In 2025, she noted that although "President Trump has upended global governance for health since he took office for the second time, too much is at stake to allow the discourse to be defined by the reckless arsonists and those who merely seek to return to the status quo ante." In line with her writing and advocacy over decades, Yamin has called for critical responses to the new landscape of global governance that address structural constraints on global health equity, including meaningful global South leadership, tax reform and debt restructuring.

== International advisory roles ==
Yamin has served on several World Health Organization advisory bodies, including the Technical Advisory Group on Health Technology Assessments (2019–2023).

She was a member of the Lancet Commission on Global Health and the Law (2015–2019) and, since 2024, has served as a commissioner on the Lancet Commission on Global Governance for Health 2.0. She also sits on the Lancet-Dartmouth Commission on Arctic and Northern Health.

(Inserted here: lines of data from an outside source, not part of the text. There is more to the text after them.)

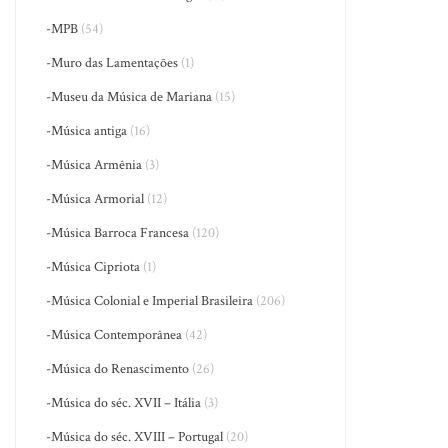
-MPB
(54)
-Muro das Lamentações
(1)
-Museu da Música de Mariana
(15)
-Música antiga
(16)
-Música Armênia
(3)
-Música Armorial
(12)
-Música Barroca Francesa
(120)
-Música Cipriota
(1)
-Música Colonial e Imperial Brasileira
(206)
-Música Contemporânea
(42)
-Música do Renascimento
(26)
-Música do séc. XVII – Itália
(3)
-Música do séc. XVIII – Portugal
(20)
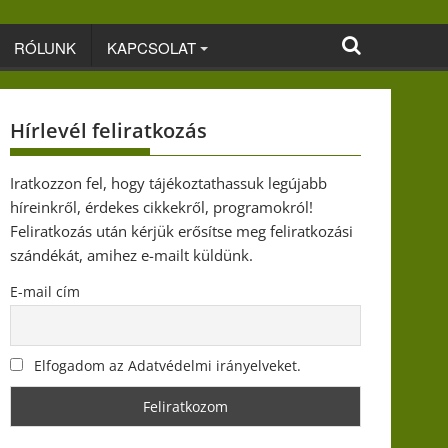
RÓLUNK
KAPCSOLAT
Hírlevél feliratkozás
Iratkozzon fel, hogy tájékoztathassuk legújabb
híreinkről, érdekes cikkekről, programokról!
Feliratkozás után kérjük erősítse meg feliratkozási
szándékát, amihez e-mailt küldünk.
E-mail cím
Elfogadom az Adatvédelmi irányelveket.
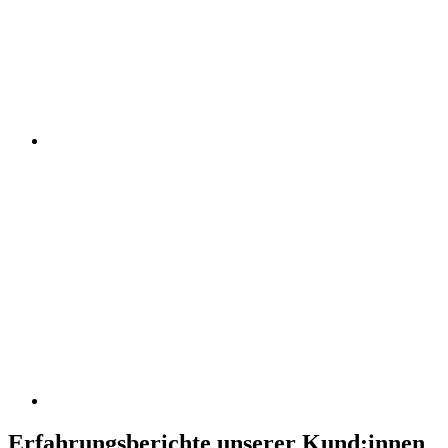
Erfahrungsberichte unserer Kund:innen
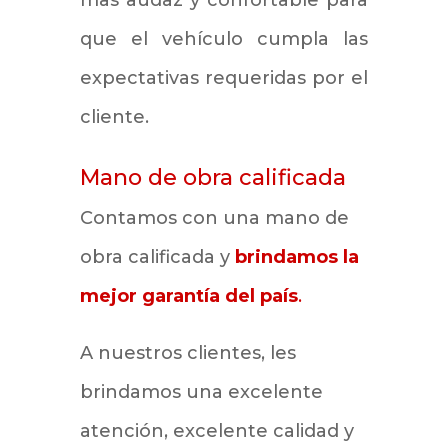
mas audaz y confortable para
que el vehículo cumpla las
expectativas requeridas por el
cliente.
Mano de obra calificada
Contamos con una mano de
obra calificada y
brindamos la
mejor garantía del país
.
A nuestros clientes, les
brindamos una excelente
atención, excelente calidad y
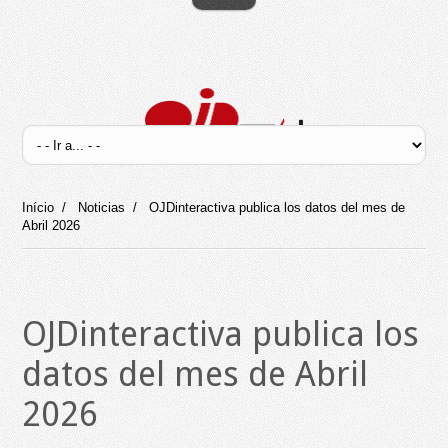
Início
/
Noticias
/
OJDinteractiva publica los datos del mes de
Abril 2026
OJDinteractiva publica los
datos del mes de Abril
2026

== Selected publications ==

=== Books ===

- When Misfortune Becomes Injustice: Evolving Human Rights Struggles for Health and Social Equality (Stanford University Press, 2020; 2nd revised and expanded edition, 2023)
- Power, Suffering and the Struggle for Dignity: Human Rights Frameworks for Health and Why They Matter (University of Pennsylvania Press, 2016)
- Yamin, Alicia Ely. El poder, el sufrimiento y la lucha por la dignidad: Los marcos de derechos humanos para la salud y por qué son importantes. Ediciones Uniandes-Universidad de los Andes, 2018.

=== Edited volumes ===

- Litigating Health Rights: Can Courts Bring More Justice to Health? (co-edited with Siri Gloppen, 2011)
- The MDGs, Capabilities and Human Rights: The Power of Numbers to Shape Agendas (co-edited with Sakiko Fukuda-Parr, 2015)
- Millennium Development Goals and Human Rights: Past, Present and Future (co-edited with Malcolm Langford and Andy Sumner, 2013)
- Learning to Dance: Case Studies on Advancing Women's Reproductive Health and Well-Being from the Perspectives of Public Health and Human Rights (Harvard Health and Human Rights Series, 2005)

== Board memberships ==
Yamin chaired the board of the Center for Economic and Social Rights from 2009 to 2015, having served as vice-chair since 2001. She co-chaired the International Steering Committee of the Global Public Investment Network (2022–2023). She has served on the board of directors of Physicians for Human Rights (1996–2001) and Mental Disability Rights International (now Disability Rights International; 2004–2009), and was a member of the Committee on Scientific Freedom and Responsibility at the American Association for the Advancement of Science (1999–2002). She is a founding member of the Global Health Law Consortium and serves as vice-chair of the Global Health Law Interest Group of the American Society of International Law.